--- SOURCE DATA ---
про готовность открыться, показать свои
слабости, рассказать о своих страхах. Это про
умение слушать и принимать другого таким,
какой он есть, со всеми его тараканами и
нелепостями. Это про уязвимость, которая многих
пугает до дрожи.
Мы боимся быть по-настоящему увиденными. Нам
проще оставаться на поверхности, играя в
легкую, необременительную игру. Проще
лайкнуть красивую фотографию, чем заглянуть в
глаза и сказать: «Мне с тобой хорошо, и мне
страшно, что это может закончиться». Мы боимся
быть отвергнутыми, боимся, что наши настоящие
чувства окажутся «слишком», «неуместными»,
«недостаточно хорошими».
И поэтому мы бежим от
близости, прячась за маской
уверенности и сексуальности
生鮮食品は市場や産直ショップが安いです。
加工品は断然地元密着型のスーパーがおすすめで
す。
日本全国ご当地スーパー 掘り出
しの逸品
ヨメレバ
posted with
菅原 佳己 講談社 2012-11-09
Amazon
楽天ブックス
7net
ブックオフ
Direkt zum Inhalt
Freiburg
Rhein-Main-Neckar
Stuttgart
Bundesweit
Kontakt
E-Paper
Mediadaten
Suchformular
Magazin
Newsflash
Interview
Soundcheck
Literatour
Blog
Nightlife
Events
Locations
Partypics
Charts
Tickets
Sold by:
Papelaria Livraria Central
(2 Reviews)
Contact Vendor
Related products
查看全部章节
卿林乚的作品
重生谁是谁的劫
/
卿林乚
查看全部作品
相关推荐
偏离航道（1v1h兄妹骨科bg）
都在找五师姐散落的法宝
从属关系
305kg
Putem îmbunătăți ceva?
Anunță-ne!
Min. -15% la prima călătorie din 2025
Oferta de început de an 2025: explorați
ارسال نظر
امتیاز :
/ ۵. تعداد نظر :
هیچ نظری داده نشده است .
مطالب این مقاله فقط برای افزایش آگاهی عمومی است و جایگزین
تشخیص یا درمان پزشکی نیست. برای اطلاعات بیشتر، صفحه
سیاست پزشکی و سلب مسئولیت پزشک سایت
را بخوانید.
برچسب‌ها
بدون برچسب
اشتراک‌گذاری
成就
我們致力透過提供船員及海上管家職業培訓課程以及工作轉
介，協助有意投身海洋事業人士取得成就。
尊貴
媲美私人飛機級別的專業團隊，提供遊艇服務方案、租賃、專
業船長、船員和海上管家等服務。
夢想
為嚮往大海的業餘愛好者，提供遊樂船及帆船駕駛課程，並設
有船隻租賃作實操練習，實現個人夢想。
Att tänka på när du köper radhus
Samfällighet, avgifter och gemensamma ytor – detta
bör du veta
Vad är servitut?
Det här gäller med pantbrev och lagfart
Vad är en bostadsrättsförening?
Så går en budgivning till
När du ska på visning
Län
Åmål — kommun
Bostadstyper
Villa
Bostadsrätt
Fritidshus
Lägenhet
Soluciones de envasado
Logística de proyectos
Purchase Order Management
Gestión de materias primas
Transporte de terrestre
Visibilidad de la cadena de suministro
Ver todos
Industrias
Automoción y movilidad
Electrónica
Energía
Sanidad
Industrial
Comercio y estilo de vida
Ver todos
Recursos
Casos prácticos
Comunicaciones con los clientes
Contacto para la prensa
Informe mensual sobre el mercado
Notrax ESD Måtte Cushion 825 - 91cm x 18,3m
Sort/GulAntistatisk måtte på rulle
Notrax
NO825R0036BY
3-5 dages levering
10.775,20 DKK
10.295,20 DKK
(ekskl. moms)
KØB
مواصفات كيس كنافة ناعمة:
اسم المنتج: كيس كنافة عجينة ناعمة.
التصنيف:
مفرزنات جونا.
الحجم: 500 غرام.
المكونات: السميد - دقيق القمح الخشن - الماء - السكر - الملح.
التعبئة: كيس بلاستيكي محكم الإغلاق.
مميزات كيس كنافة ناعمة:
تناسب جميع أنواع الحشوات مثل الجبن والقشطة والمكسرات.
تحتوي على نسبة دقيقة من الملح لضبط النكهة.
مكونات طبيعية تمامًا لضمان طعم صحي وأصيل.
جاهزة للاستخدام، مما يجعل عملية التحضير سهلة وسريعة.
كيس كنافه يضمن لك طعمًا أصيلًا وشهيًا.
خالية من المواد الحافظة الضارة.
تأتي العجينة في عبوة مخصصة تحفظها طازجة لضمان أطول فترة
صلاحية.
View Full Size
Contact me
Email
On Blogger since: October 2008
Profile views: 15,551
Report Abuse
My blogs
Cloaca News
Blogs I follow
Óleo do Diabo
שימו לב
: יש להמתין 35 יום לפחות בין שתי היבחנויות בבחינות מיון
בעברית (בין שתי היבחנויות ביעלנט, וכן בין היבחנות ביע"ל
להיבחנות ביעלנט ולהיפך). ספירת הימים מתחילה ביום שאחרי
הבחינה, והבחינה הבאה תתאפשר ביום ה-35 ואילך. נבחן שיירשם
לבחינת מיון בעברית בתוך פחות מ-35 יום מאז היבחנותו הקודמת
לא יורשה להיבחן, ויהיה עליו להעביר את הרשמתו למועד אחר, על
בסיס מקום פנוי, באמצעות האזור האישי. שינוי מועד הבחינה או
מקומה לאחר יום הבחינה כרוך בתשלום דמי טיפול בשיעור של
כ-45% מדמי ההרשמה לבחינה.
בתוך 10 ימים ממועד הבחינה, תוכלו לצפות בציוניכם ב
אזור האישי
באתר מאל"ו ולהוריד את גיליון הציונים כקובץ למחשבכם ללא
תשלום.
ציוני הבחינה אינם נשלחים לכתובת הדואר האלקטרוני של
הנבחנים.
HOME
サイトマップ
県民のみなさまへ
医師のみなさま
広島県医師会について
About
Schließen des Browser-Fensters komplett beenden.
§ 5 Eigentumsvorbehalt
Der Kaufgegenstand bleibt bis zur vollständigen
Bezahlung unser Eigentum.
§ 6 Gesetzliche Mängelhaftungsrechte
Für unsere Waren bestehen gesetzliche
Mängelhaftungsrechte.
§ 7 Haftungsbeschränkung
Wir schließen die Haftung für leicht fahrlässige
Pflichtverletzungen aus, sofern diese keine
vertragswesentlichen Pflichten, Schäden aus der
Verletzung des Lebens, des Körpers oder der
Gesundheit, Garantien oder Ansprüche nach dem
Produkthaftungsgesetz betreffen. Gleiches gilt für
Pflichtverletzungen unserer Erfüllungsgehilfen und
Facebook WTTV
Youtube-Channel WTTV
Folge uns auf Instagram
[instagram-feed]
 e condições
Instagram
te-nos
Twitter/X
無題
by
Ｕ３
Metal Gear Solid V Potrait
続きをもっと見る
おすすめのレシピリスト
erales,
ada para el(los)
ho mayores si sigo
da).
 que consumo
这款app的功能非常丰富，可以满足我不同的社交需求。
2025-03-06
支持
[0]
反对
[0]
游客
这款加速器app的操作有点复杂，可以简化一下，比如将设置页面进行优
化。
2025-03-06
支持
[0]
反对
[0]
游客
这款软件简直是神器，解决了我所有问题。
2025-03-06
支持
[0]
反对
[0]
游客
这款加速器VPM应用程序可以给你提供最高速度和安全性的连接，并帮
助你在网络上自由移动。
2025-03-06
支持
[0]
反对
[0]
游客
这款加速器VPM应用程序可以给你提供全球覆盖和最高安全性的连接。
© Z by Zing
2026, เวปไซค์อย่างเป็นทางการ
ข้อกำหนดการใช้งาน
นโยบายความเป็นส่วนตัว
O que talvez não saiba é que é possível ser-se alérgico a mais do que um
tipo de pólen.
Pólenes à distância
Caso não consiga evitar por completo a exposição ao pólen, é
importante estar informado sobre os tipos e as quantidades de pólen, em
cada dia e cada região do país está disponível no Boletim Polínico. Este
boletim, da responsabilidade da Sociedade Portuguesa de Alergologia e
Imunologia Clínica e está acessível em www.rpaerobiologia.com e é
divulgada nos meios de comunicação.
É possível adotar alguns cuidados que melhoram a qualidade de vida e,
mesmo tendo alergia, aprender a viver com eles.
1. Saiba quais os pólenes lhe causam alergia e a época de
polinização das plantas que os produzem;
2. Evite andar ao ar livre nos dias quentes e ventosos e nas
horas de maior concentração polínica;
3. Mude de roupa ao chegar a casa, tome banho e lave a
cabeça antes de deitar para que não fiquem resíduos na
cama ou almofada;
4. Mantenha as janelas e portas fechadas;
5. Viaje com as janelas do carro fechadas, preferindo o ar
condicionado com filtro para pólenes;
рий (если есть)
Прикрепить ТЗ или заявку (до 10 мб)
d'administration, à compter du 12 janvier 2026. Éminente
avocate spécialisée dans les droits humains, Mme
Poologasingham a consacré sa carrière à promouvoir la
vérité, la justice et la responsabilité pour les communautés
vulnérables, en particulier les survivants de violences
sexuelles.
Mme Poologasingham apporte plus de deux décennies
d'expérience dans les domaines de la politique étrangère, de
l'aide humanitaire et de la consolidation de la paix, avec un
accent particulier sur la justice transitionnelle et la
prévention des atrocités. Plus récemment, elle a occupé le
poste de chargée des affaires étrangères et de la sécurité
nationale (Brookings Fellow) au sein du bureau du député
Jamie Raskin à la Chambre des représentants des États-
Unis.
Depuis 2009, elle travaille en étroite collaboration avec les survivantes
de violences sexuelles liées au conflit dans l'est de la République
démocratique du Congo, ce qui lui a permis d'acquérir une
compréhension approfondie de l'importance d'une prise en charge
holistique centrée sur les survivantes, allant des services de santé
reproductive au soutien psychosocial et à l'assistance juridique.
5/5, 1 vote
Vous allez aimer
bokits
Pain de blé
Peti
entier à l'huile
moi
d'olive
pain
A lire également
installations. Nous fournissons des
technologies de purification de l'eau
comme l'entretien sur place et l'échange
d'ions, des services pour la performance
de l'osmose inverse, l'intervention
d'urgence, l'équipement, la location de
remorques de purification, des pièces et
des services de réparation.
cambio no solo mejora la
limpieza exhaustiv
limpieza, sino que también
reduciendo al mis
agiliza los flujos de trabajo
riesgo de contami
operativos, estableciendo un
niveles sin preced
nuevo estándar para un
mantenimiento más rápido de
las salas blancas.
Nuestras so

--- REQUIREMENT ---
Above are the records; repeat exactly the lines from the one holding "הבחינה, והבחינה הבאה" down to the one holding "Für unsere Waren bestehen gesetzliche", end lines included.

--- SOLUTION FOR THIS TASK ---
הבחינה, והבחינה הבאה תתאפשר ביום ה-35 ואילך. נבחן שיירשם
לבחינת מיון בעברית בתוך פחות מ-35 יום מאז היבחנותו הקודמת
לא יורשה להיבחן, ויהיה עליו להעביר את הרשמתו למועד אחר, על
בסיס מקום פנוי, באמצעות האזור האישי. שינוי מועד הבחינה או
מקומה לאחר יום הבחינה כרוך בתשלום דמי טיפול בשיעור של
כ-45% מדמי ההרשמה לבחינה.
בתוך 10 ימים ממועד הבחינה, תוכלו לצפות בציוניכם ב
אזור האישי
באתר מאל"ו ולהוריד את גיליון הציונים כקובץ למחשבכם ללא
תשלום.
ציוני הבחינה אינם נשלחים לכתובת הדואר האלקטרוני של
הנבחנים.
HOME
サイトマップ
県民のみなさまへ
医師のみなさま
広島県医師会について
About
Schließen des Browser-Fensters komplett beenden.
§ 5 Eigentumsvorbehalt
Der Kaufgegenstand bleibt bis zur vollständigen
Bezahlung unser Eigentum.
§ 6 Gesetzliche Mängelhaftungsrechte
Für unsere Waren bestehen gesetzliche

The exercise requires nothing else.